Intrathecal IgM synthesis has been associated with the onset of new relapses and an earlier onset of secondary progressive disease in adult multiple sclerosis patients. Objective: Investigation of the predictive value of intrathecal IgM by correlation of recent interpretations of CSF data with clinical information from pediatric MS patients.

Methods:

Seventy-two children with onset of MS before age of 16y were followed for a mean period of 10.3 years (range: 0.4–22.8 years) evaluated as two groups with (n=44) or without intrathecal IgM synthesis (n=28).
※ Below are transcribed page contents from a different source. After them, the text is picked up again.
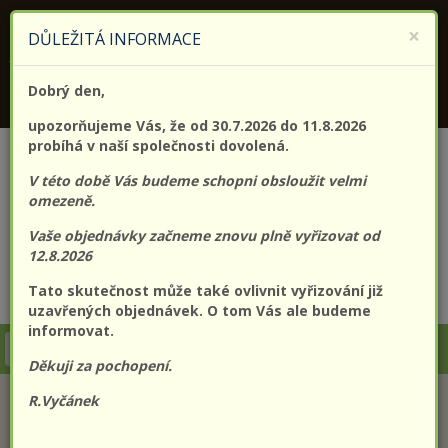
KONTAKTUJTE NÁS
+420 773 182 689
×
DŮLEŽITÁ INFORMACE
Jsme držitelem certifikátu kvality (EN) ISO 9001:2015
Dobrý den,
PROLO@PROLO.CZ
upozorňujeme Vás, že od 30.7.2026 do 11.8.2026
probíhá v naší společnosti dovolená.
V této době Vás budeme schopni obsloužit velmi
omezeně.
Vaše objednávky začneme znovu plně vyřizovat od
12.8.2026
Tato skutečnost může také ovlivnit vyřizování již
CZK
EUR
Přihlášení
Registrace
uzavřených objednávek. O tom Vás ale budeme
informovat.
Togg
Děkuji za pochopení.
navi
R.Vyčánek
KATEGORIE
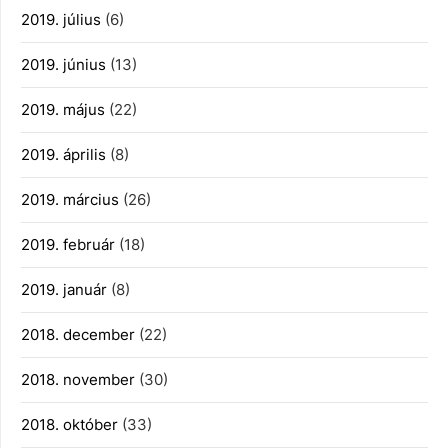
2019. július
(6)
2019. június
(13)
2019. május
(22)
2019. április
(8)
2019. március
(26)
2019. február
(18)
2019. január
(8)
2018. december
(22)
2018. november
(30)
2018. október
(33)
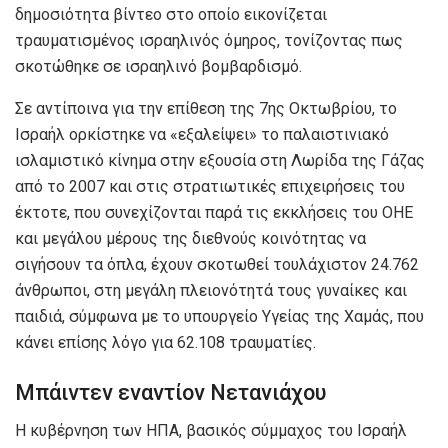
δημοσιότητα βίντεο στο οποίο εικονίζεται
τραυματισμένος ισραηλινός όμηρος, τονίζοντας πως
σκοτώθηκε σε ισραηλινό βομβαρδισμό.
Σε αντίποινα για την επίθεση της 7ης Οκτωβρίου, το
Ισραήλ ορκίστηκε να «εξαλείψει» το παλαιστινιακό
ισλαμιστικό κίνημα στην εξουσία στη Λωρίδα της Γάζας
από το 2007 και στις στρατιωτικές επιχειρήσεις του
έκτοτε, που συνεχίζονται παρά τις εκκλήσεις του ΟΗΕ
και μεγάλου μέρους της διεθνούς κοινότητας να
σιγήσουν τα όπλα, έχουν σκοτωθεί τουλάχιστον 24.762
άνθρωποι, στη μεγάλη πλειονότητά τους γυναίκες και
παιδιά, σύμφωνα με το υπουργείο Υγείας της Χαμάς, που
κάνει επίσης λόγο για 62.108 τραυματίες.
Μπάιντεν εναντίον Νετανιάχου
Η κυβέρνηση των ΗΠΑ, βασικός σύμμαχος του Ισραήλ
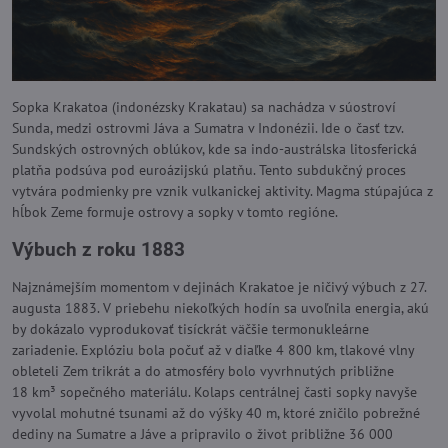
Sopka Krakatoa (indonézsky Krakatau) sa nachádza v súostroví
Sunda, medzi ostrovmi Jáva a Sumatra v Indonézii. Ide o časť tzv.
Sundských ostrovných oblúkov, kde sa indo-austrálska litosferická
platňa podsúva pod euroázijskú platňu. Tento subdukčný proces
vytvára podmienky pre vznik vulkanickej aktivity. Magma stúpajúca z
hĺbok Zeme formuje ostrovy a sopky v tomto regióne.
Výbuch z roku 1883
Najznámejším momentom v dejinách Krakatoe je ničivý výbuch z 27.
augusta 1883. V priebehu niekoľkých hodín sa uvoľnila energia, akú
by dokázalo vyprodukovať tisíckrát väčšie termonukleárne
zariadenie. Explóziu bola počuť až v diaľke 4 800 km, tlakové vlny
obleteli Zem trikrát a do atmosféry bolo vyvrhnutých približne
18 km³ sopečného materiálu. Kolaps centrálnej časti sopky navyše
vyvolal mohutné tsunami až do výšky 40 m, ktoré zničilo pobrežné
dediny na Sumatre a Jáve a pripravilo o život približne 36 000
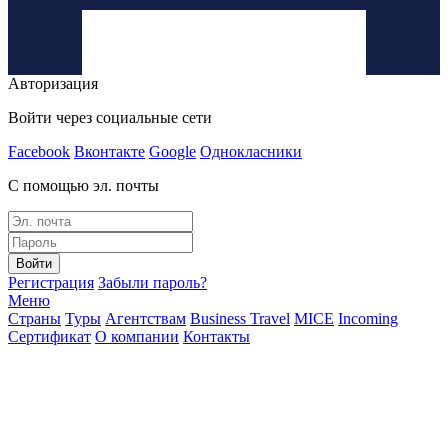
Авторизация
Войти через социальные сети
Facebook
Вконтакте
Google
Однокласники
С помощью эл. почты
Войти
Регистрация
Забыли пароль?
Меню
Страны
Туры
Агентствам
Business Travel
MICE
Incoming
Сертификат
О компании
Контакты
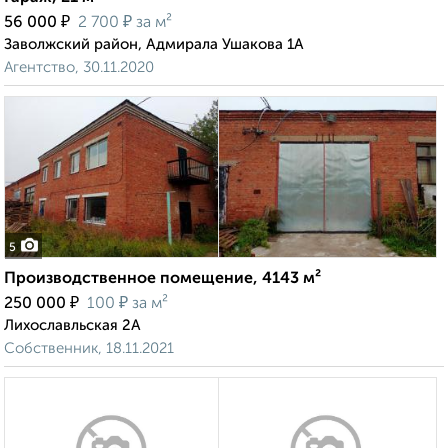
₽
₽
56 000
2 700
за м²
Заволжский район, Адмирала Ушакова 1А
Агентство, 30.11.2020
5
Производственное помещение, 4143 м²
₽
₽
250 000
100
за м²
Лихославльская 2А
Собственник, 18.11.2021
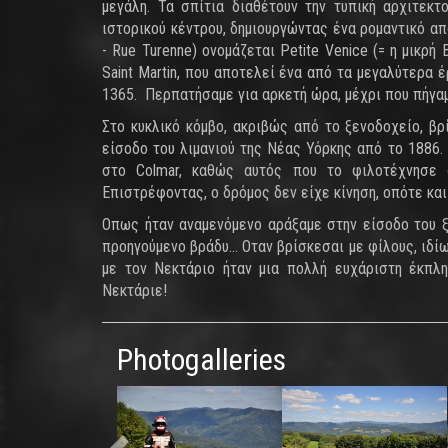
μεγάλη. Τα σπίτια διαθέτουν την τυπική αρχιτεκτ
ιστορικού κέντρου, δημιουργώντας ένα ρομαντικό απ
- Rue Turenne) ονομάζεται Petite Venice (= η μικρή
Saint Martin, που αποτελεί ένα από τα μεγαλύτερα 
1365. Περπατήσαμε για αρκετή ώρα, μέχρι που πήγαμ
Στο κυκλικό κόμβο, ακριβώς από το ξενοδοχείο, βρ
είσοδο του λιμανιού της Νέας Υόρκης από το 1886.
στο Colmar, καθώς αυτός που το φιλοτέχνησε σ
Επιστρέφοντας, ο δρόμος δεν είχε κίνηση, οπότε και
Οπως ήταν αναμενόμενο αράξαμε στην είσοδο του ξε
προηγούμενο βράδυ... Οταν βρίσκεσαι με φίλους, ιδί
με τον Νεκτάριο ήταν μια πολλή ευχάριστη έκπληξ
Νεκτάριε!
Photogalleries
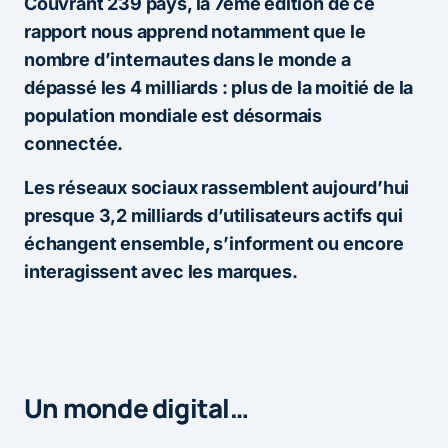
Couvrant 239 pays, la 7ème édition de ce
rapport nous apprend notamment que le
nombre d’internautes dans le monde a
dépassé les 4 milliards : plus de la moitié de la
population mondiale est désormais
connectée.
Les réseaux sociaux rassemblent aujourd’hui
presque 3,2 milliards d’utilisateurs actifs qui
échangent ensemble, s’informent ou encore
interagissent avec les marques.
Un monde digital…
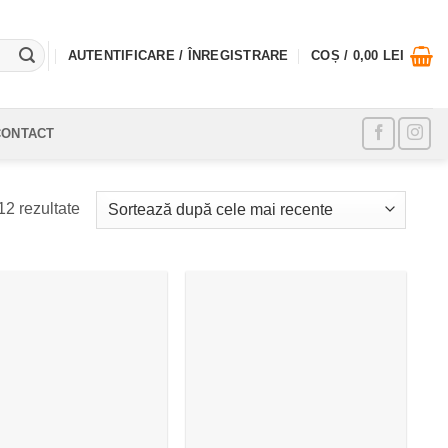
AUTENTIFICARE / ÎNREGISTRARE
COȘ /
0,00
LEI
CONTACT
Sortat
 12 rezultate
după
cele
mai
recente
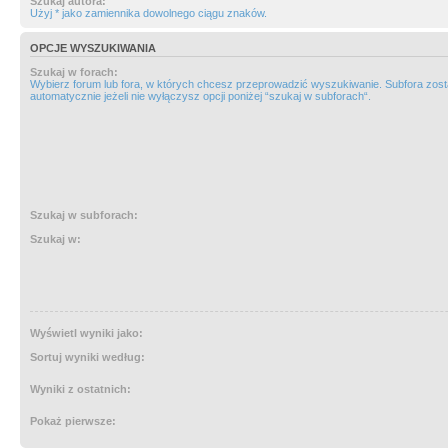
Szukaj autora:
Użyj * jako zamiennika dowolnego ciągu znaków.
OPCJE WYSZUKIWANIA
Szukaj w forach:
Wybierz forum lub fora, w których chcesz przeprowadzić wyszukiwanie. Subfora zos
automatycznie jeżeli nie wyłączysz opcji poniżej “szukaj w subforach“.
Szukaj w subforach:
Szukaj w:
Wyświetl wyniki jako:
Sortuj wyniki według:
Wyniki z ostatnich:
Pokaż pierwsze:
Clinical course and EDSS scores at five and 10 years were compared with CSF data interpreted with a non-linear program for statistics of groups in CSF/serum quotient diagrams.

Results:

In general, female gender, total number ofattacks, number of attacks in the first 2 years and the time interval between first and second attack were associated with a worse prognosis. The cohort of children without intrathecal IgM had a significant higher number of relapses in the first 2 years (P = 0.033) with a trend to shorter time intervals between first and second attack and a higher EDSS score after 10 years of MS, though not statistically significant. In the subgroup ofgirls without intrathecal IgM EDSS score after 10 years was significantly higher compared to the group with IgM synthesis (P = 0.023). The contradiction to earlier reports is explained as a bias in the qualitative method or interpretation with a linear IgM Index.

Conclusion:

Intrathecal IgM synthesis at time of first clinical manifestation was associated with a slower progression of disability in pediatric MS.